体調不良で脂汗をかく場合、さまざまな原因があるため対処方法は原因により異なります。腹痛に伴う脂汗であれば、早めに消化器内科を受診するのが良いでしょう。めまいに伴う脂汗で、体を動かすことで症状が悪化する場合には横になり安静にしていることが勧められます。しかし、症状がよくならず吐き気を伴ったり、しびれや麻痺など他の症状が起こる場合には早急に病院を受診することをお勧めします。また、動悸を伴い脂汗をかき、安静にしてすぐに改善するようであれば良いですが、症状が持続する場合には内科を受診しましょう。
「体調不良で脂汗」症状についてよくある質問
ここまで症状の特徴や対処法などを紹介しました。ここでは「体調不良で脂汗」についてよくある質問に、メディカルドック監修医がお答えします。
体調不良で脂汗が出るのは病気ですか?
伊藤 陽子(医師)
体調不良で脂汗が出る原因はさまざまですが、脂汗が出るほどの調子の悪さの場合、痛みがあったり、血糖値が下がったり、血圧が低くなったりと何かの病気がある可能性があります。症状が続く場合には、早めに病院を受診しましょう。
体調が悪く脂汗が止まらないのは病気ですか?
伊藤 陽子(医師)
体調が悪く脂汗が止まらない場合には、何かしらの重篤な病気がある可能性があります。低血糖や血圧低下、どこかの強い痛みなどにより交感神経の活動が亢進し、その後に迷走神経反射が起こり脂汗が出ます。脂汗が止まらなくなる場合、この不調が持続していることが考えられ、不調の原因となる病気を調べる必要があります。早めに医療機関を受診しましょう。

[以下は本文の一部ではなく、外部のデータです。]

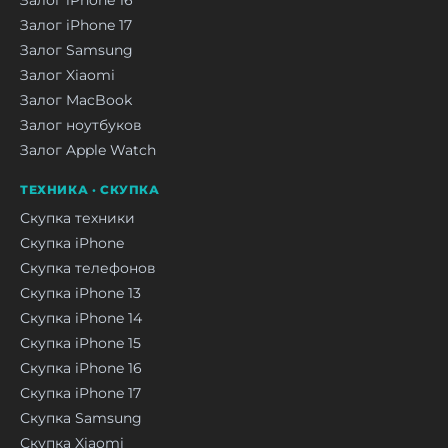
Залог iPhone 17
Залог Samsung
Залог Xiaomi
Залог MacBook
Залог ноутбуков
Залог Apple Watch
ТЕХНИКА · СКУПКА
Скупка техники
Скупка iPhone
Скупка телефонов
Скупка iPhone 13
Скупка iPhone 14
Скупка iPhone 15
Скупка iPhone 16
Скупка iPhone 17
Скупка Samsung
Скупка Xiaomi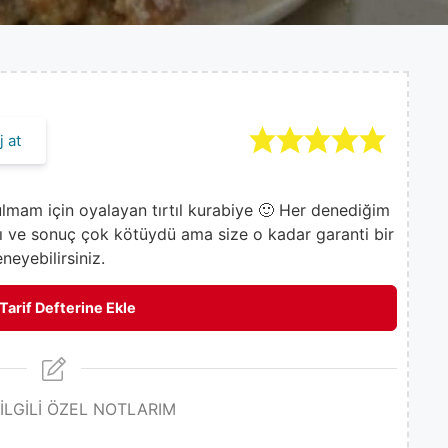
 at
bulmam için oyalayan tırtıl kurabiye 🙂 Her denediğim
dı ve sonuç çok kötüydü ama size o kadar garanti bir
neyebilirsiniz.
Tarif Defterine Ekle
 İLGİLİ ÖZEL NOTLARIM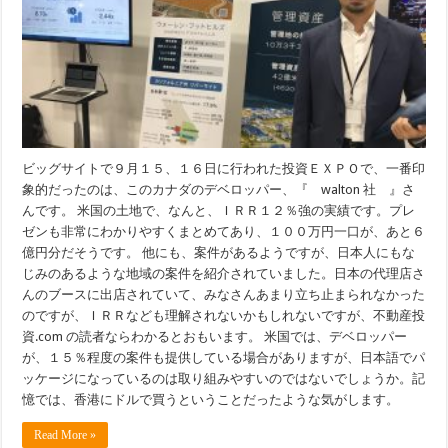
ビッグサイトで９月１５、１６日に行われた投資ＥＸＰＯで、一番印
象的だったのは、このカナダのデベロッパー、『 walton 社 』さ
んです。 米国の土地で、なんと、ＩＲＲ１２％強の実績です。プレ
ゼンも非常にわかりやすくまとめてあり、１００万円一口が、あと６
億円分だそうです。 他にも、案件があるようですが、日本人にもな
じみのあるような地域の案件を紹介されていました。日本の代理店さ
んのブースに出店されていて、みなさんあまり立ち止まられなかった
のですが、ＩＲＲなども理解されないかもしれないですが、不動産投
資.com の読者ならわかるとおもいます。 米国では、デベロッパー
が、１５％程度の案件も提供している場合がありますが、日本語でパ
ッケージになっているのは取り組みやすいのではないでしょうか。記
憶では、香港にドルで買うということだったような気がします。
Read More »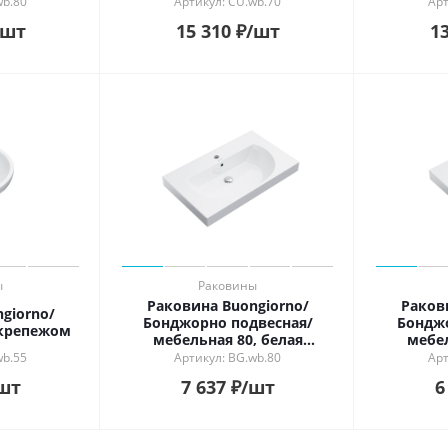
wb.80
Артикул: CU.wb.70
Арт
/шт
15 310
₽
/шт
13
ы
Раковины
Раковина Buongiorno/
Раков
giorno/
Бонджорно подвесная/
Бонджо
 крепежом
мебельная 80, белая
мебел
глянцевая
wb.55
Артикул: BG.wb.80
Арт
шт
7 637
₽
/шт
6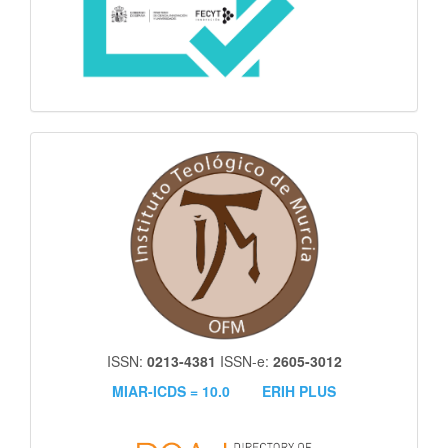
itm
ISSN:
0213-4381
ISSN-e:
2605-3012
MIAR-ICDS = 10.0
ERIH PLUS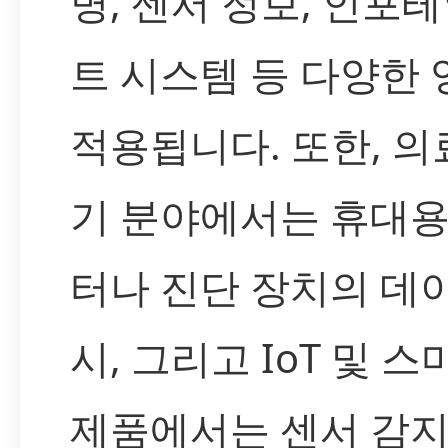
명, 센서 정보, 인포
트 시스템 등 다양한
적용됩니다. 또한, 의
기 분야에서는 휴대용
터나 진단 장치의 데
시, 그리고 IoT 및 스
제품에서는 센서 감지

脂汗のような汗が出て止まらないのは自律神経が関係していますか?
伊藤 陽子(医師)
脂汗をかくことは、自律神経が影響している可能性が高いです。何か体に大きくストレスがかかる時に交感神経の働きが異常に亢進してしまい、その結果脂汗をかくようになります。交感神経は自律神経の一つであり、自律神経のバランスが崩れることで脂汗をかくようになるといえます。